■ **Material provided**
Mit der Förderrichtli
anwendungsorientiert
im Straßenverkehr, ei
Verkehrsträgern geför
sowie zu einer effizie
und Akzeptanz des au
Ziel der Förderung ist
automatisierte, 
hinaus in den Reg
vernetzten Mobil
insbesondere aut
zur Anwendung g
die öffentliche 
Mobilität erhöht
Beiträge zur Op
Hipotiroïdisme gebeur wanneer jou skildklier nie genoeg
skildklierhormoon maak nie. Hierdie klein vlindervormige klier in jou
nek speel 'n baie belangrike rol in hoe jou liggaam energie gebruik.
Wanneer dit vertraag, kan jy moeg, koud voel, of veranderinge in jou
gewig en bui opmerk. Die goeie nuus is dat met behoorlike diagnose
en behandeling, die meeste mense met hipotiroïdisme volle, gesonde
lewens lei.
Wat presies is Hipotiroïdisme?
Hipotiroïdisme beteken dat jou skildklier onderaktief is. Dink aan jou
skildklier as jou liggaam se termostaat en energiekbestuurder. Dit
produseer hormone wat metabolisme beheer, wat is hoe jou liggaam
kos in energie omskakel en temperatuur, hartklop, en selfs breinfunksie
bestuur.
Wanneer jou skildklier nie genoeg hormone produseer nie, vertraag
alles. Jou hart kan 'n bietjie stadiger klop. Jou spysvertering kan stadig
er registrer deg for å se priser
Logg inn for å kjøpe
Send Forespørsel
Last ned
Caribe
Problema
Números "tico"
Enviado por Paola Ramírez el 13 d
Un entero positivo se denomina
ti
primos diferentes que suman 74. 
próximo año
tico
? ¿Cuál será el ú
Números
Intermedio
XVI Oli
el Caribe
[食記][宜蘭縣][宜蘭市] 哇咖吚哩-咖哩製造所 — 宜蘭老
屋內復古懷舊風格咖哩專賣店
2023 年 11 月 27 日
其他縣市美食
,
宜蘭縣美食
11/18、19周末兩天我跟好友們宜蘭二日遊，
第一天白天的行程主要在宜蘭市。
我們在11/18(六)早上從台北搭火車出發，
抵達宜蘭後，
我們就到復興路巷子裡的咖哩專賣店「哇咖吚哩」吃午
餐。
* * *
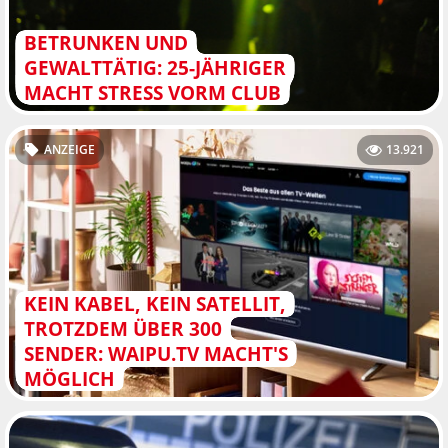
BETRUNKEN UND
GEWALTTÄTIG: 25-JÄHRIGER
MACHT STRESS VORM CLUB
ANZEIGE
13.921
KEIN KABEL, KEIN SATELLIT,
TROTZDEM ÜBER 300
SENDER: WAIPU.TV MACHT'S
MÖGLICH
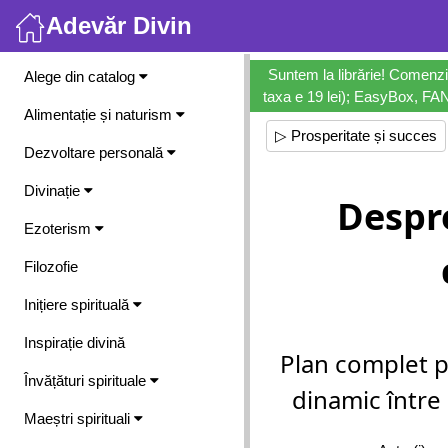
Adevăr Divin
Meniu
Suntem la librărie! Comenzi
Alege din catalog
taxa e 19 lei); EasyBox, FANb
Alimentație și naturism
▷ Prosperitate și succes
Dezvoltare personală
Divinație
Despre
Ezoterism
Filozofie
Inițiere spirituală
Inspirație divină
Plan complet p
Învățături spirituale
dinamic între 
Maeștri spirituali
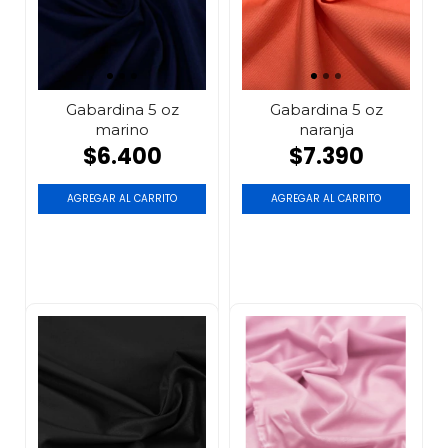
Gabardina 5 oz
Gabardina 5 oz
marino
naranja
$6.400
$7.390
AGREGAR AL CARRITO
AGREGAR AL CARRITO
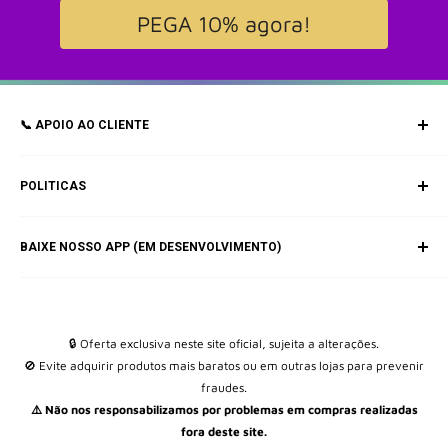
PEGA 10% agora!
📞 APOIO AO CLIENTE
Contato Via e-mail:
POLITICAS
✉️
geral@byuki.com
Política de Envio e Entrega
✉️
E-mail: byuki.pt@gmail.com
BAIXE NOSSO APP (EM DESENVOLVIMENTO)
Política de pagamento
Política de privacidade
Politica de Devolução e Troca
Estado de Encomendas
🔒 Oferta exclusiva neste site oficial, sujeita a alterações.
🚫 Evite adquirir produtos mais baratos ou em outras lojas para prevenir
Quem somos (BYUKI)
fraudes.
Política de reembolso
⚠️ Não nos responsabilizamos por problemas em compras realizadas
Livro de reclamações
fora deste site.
--
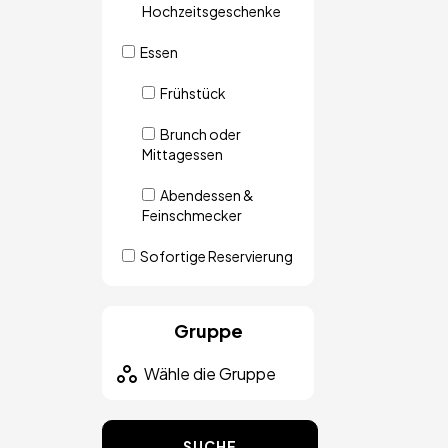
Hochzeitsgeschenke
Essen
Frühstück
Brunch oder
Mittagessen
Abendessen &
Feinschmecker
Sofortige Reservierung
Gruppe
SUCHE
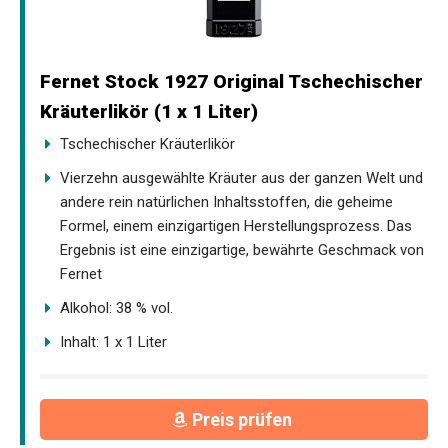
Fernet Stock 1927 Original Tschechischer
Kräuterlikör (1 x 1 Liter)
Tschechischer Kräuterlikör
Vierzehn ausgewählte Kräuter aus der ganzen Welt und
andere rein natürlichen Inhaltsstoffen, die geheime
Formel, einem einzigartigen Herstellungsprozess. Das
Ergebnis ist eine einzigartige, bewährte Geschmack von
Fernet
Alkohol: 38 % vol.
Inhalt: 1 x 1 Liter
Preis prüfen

■ **Requirement**
Working from the material above, retype exactly the lines from the one with "Política de Envio e Entrega" through the one with "sujeita a alterações.", both included, and only those lines.

■ **The completed task**
Política de Envio e Entrega
✉️
E-mail: byuki.pt@gmail.com
BAIXE NOSSO APP (EM DESENVOLVIMENTO)
Política de pagamento
Política de privacidade
Politica de Devolução e Troca
Estado de Encomendas
🔒 Oferta exclusiva neste site oficial, sujeita a alterações.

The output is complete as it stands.